(Exercise requirements):
Find the string "also" in the records. Copy every line it appears in.

[Provided entries — start]

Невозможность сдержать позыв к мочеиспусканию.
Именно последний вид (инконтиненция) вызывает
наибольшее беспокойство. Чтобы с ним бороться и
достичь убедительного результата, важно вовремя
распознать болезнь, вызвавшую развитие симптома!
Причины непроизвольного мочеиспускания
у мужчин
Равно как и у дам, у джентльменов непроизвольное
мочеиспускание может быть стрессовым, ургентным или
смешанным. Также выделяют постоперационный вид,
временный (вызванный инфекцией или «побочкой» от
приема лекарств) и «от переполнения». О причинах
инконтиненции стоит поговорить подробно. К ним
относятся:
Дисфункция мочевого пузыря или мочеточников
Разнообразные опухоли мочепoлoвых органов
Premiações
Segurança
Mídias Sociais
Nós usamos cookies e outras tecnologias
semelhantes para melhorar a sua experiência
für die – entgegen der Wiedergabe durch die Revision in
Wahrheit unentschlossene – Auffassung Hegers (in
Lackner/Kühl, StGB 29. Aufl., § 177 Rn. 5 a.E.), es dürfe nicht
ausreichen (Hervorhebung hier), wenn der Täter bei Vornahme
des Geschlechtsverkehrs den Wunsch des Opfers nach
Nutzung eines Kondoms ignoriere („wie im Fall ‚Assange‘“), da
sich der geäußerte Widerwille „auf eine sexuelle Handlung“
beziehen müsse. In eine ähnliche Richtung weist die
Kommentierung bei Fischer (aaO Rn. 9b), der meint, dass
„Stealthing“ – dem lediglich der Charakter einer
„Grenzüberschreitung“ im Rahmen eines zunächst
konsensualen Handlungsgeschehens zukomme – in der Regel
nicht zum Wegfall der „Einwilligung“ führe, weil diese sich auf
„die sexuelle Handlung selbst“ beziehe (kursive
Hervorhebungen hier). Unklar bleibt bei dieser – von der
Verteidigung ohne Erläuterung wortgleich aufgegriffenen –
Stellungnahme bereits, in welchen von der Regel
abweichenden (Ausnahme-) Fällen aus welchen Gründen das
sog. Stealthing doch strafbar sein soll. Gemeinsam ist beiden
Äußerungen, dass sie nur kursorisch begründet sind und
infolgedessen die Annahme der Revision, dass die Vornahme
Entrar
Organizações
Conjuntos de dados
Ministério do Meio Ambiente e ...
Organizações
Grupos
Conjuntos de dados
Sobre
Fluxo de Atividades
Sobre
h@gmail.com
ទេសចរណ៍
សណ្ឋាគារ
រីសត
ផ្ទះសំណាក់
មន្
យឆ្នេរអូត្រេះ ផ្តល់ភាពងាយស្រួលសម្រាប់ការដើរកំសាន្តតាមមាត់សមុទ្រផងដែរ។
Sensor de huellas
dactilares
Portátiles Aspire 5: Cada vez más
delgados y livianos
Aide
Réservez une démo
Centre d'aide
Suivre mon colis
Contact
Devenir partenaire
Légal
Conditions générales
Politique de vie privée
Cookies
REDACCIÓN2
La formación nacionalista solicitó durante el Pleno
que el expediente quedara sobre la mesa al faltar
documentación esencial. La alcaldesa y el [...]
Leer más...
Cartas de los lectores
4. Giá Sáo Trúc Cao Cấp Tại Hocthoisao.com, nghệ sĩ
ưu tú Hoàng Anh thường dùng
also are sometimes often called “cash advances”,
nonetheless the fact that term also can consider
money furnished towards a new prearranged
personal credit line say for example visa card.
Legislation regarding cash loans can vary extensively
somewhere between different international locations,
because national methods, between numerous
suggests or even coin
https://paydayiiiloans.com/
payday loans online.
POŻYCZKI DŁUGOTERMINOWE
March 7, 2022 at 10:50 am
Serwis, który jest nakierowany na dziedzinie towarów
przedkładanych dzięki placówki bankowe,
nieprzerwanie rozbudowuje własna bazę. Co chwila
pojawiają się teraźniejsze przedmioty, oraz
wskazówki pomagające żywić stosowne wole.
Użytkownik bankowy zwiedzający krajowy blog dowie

[Provided entries — finish]

(Response box):
also are sometimes often called “cash advances”,
nonetheless the fact that term also can consider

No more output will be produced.